What help can you find in the story of St Thomas?
First, you need to be reassured, if you feel a desire for God that is already an infallible sign that the Holy Spirit is at work in you. Any desire for God is created by God. And God is not evil, he does not playing “hide and seek” with us. If God gives you the desire for himself, it is because he wants to satisfy that desire.
In addition, note the place where Jesus appeared to the disciples – it was in the midst of the Christian community gathered together. So at the heart of the Christian community is the best place for an encounter with Jesus – at church, at an ALPHA course, at gatherings for prayer and praise. If you have the desire to meet Jesus, these places are the most favorable times. Put yourself in the places where such encounters with God most often happen – amongst his people gathered together.
And for those of us who believe. For those who have received the grace to believe in Jesus, what does the story of St Thomas tell us?
I ask you to imagine how the community of disciples reacted to the disbelief of St Thomas? Do you think they left him alone with his doubts? Do you think they said, “Okay, you have made your choice, now get out of here, you have no place amongst us true believers. If ever you do come to faith, then you can come back to us.”

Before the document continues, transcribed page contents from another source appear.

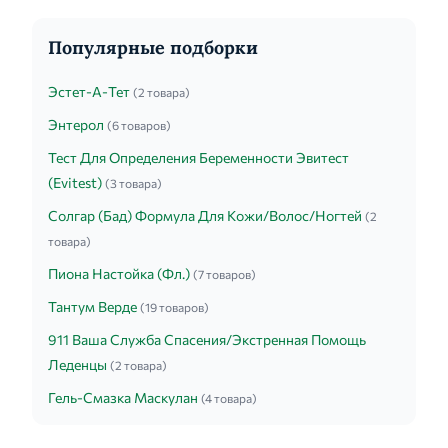
применяют до и...
Популярные подборки
Эстет-А-Тет
(2 товара)
Энтерол
(6 товаров)
Тест Для Определения Беременности Эвитест
(Evitest)
(3 товара)
Солгар (Бад) Формула Для Кожи/Волос/Ногтей
(2
товара)
Пиона Настойка (Фл.)
(7 товаров)
Тантум Верде
(19 товаров)
911 Ваша Служба Спасения/Экстренная Помощь
Леденцы
(2 товара)
Гель-Смазка Маскулан
(4 товара)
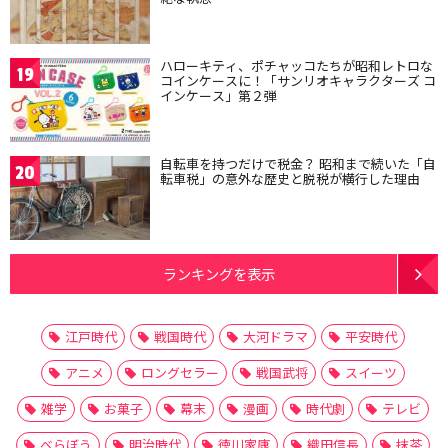
ハローキティ、ポチャッコたちが昭和レトロな
19
コインケースに！「サンリオキャラクターズ コ
インケース」第２弾
自転車を持つだけで税金？ 昭和まで続いた「自
20
転車税」の意外な歴史と脱税が横行した理由
ランキングを表示
江戸時代
戦国時代
大河ドラマ
平安時代
アニメ
ロングセラー
戦国武将
スイーツ
雑学
お菓子
幕末
漫画
時代劇
テレビ
べらぼう
明治時代
徳川家康
織田信長
抹茶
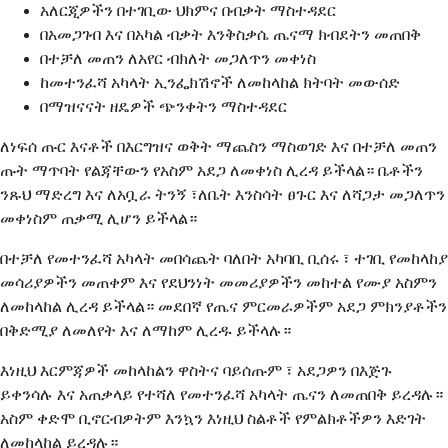
አለርጂዎችን በተገቢው ህክምና በብቃት ማስተዳደር
በአመጋገብ እና በአካል ብቃት እንቅስቃሴ ጤናማ ክብደትን መጠበቅ
በተቻለ መጠን ለአየር ብክለት መጋለጥን መቀነስ
ከመተንፈሻ አካላት ኢንፌክሽኖች ለመከላከል ክትባት መውሰድ
በማዝናናት ዘዴዎች ጭንቀትን ማስተዳደር
ለነፍሰ ጡር እናቶች በእርግዝና ወቅት ማጨስን ማስወገድ እና በተቻለ መጠን
ጡት ማጥባት የልጃቸውን የአስም አደጋ ለመቀነስ ሊረዳ ይችላል። ቤቶችን
ንጹህ ማድረግ እና ለአቧራ ትንኝ ፣ለቤት እንስሳት ፀጉር እና ለሻጋታ መጋለጥን
መቀነስም ጠቃሚ ሊሆን ይችላል።
በተቻለ የመተንፈሻ አካላት መበሳጨት ባለበት አካባቢ ቢሰሩ ፣ ተገቢ የመከላከያ
መሳሪያዎችን መጠቀም እና የደህንነት መመሪያዎችን መከተል የሙያ አስምን
ለመከላከል ሊረዳ ይችላል። መደበኛ የጤና ምርመራዎችም አደጋ ምክንያቶችን
በቅድሚያ ለመለየት እና ለማከም ሊረዱ ይችላሉ።
እነዚህ እርምጃዎች መከላከልን ዋስትና ባይሰጡም ፣ አደጋዎን በእጅጉ
ይቀንሳሉ እና አጠቃላይ የተሻለ የመተንፈሻ አካላት ጤናን ለመጠበቅ ይረዳሉ።
አስም ቀድሞ ቢኖርብዎትም እንኳን እነዚህ ስልቶች የምልክቶችዎን እድገት
ለመከላከል ይረዳሉ።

No, I think it is much more likely that they helped their brother St Thomas with their prayers. I am sure that they prayed to God with insistence during those eight long days, “Lord Jesus, show yourself to our brother so that he can believe!”
Imagine their delight when they finally heard St Thomas exclaim, “My Lord and my God!” What a party they must have held that night!
So for us believers, we should take up the challenge to pray for those who do not yet believe – and I emphasize the word ‘yet’. This is our duty and our privilege. Pray asking God to do whatever is necessary in order that our brothers might come to believe. And what a party we shall haven on that day when we can say together, “My Lord and my God!”
“You will seek me and find me when you seek me with all your heart.
I will be found by you, says the Lord” Jeremiah 29:13
God bless you. Amen.
Stephen J. March
Sermon, 2nd Sunday of Easter 2011, preached at Vitteaux and Sombernon.